Serpa Sichoe war, als er verhaftet wurde, im Haus seiner Nichte in Lhasa, wo er sich einer medizinischen Behandlung unterzog. Er wurde nach ein paar Monaten wieder freigelassen. Serpa war 2000 nach Dram (Tibet-Nepal-Grenze) gereist, um seinen Sohn in Nepal zu treffen.

Namgyal Soepa wurde etwa 3 Monate festgehalten, durfte jedoch nicht mehr in sein Kloster zurückkehren. Er erlitt ebenfalls gesundheitlichen Schaden durch die harte Behandlung im Polizeigewahrsam.
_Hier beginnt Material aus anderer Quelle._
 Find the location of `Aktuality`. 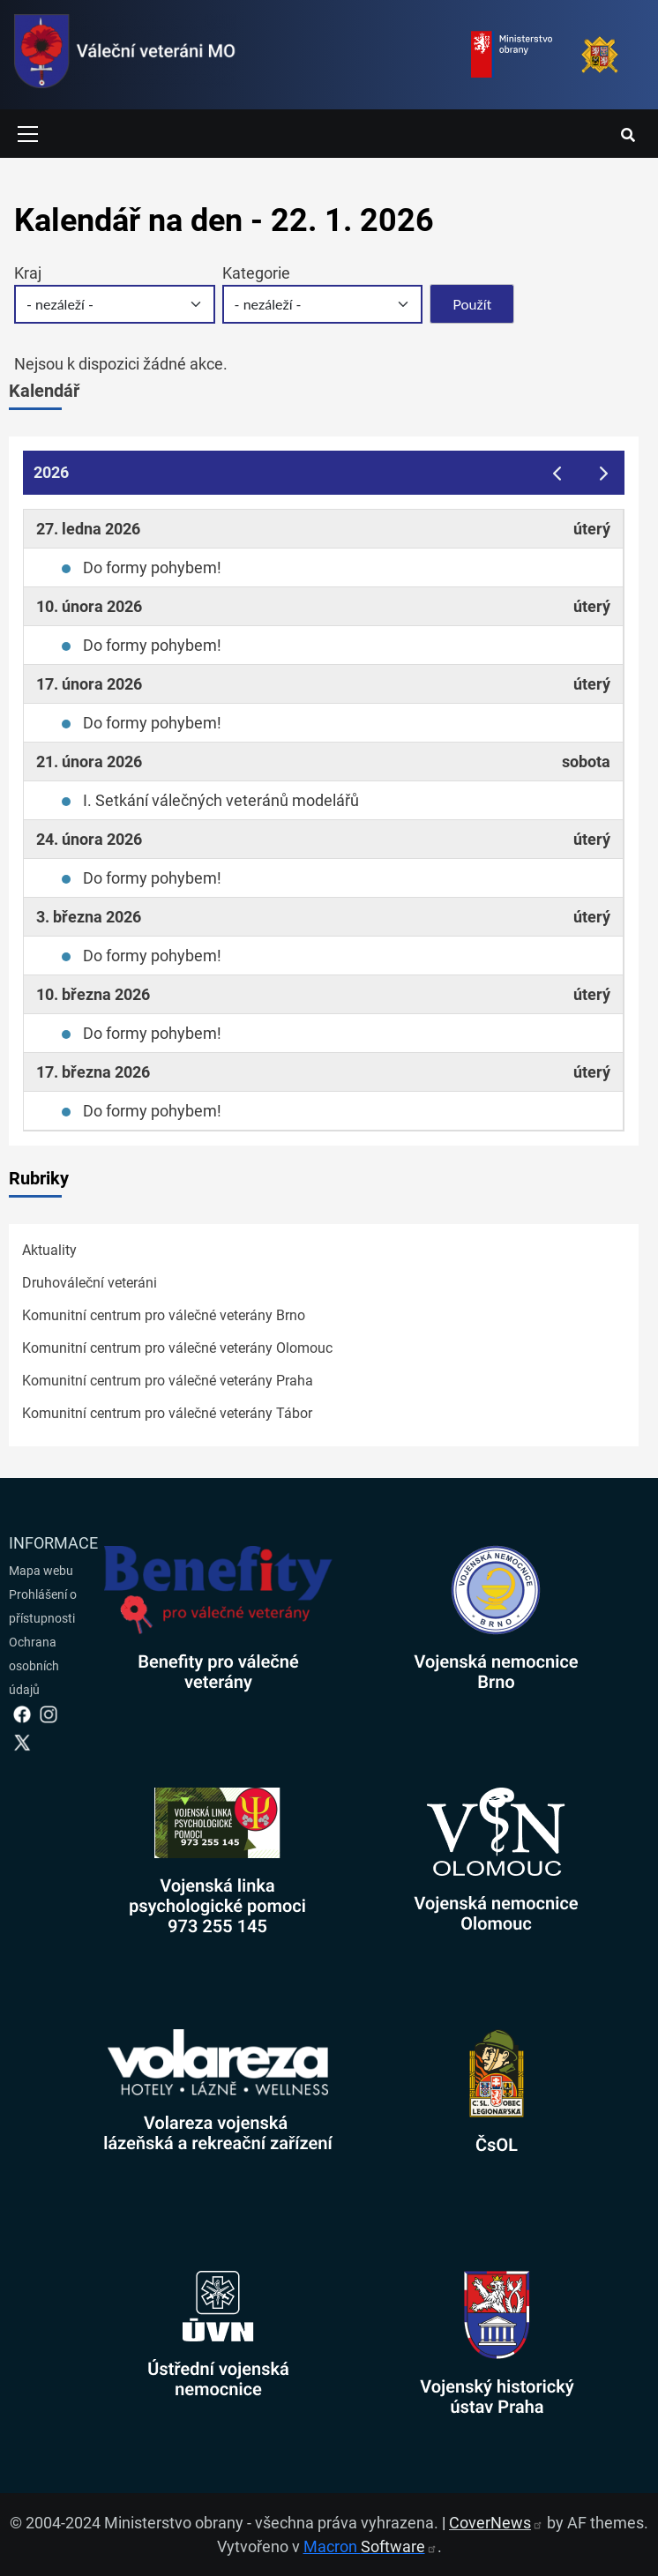 Aktuality is located at coordinates (49, 1250).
Serpa Sichoe, den die Behörden bereits 1995 wegen eines Bombenattentats in Kreis Sog verdächtigten, wurde im August 1997 zusammen mit Tenzin Choewang, Ngawang Geysar und Namgyal Soepa verhaftet. Serpa und Tenzin kamen nach 7 Monaten, und Namgyal Soepa nach 2 Monaten frei. Ngawang Geysar wurde nach 5 Wochen frei gelassen, aber sprach niemals über seine Erfahrungen. Sein jetziger Status ist nicht bekannt. Seit seiner Entlassung weiß niemand, nicht einmal seine Angehörigen, wo er sich aufhält.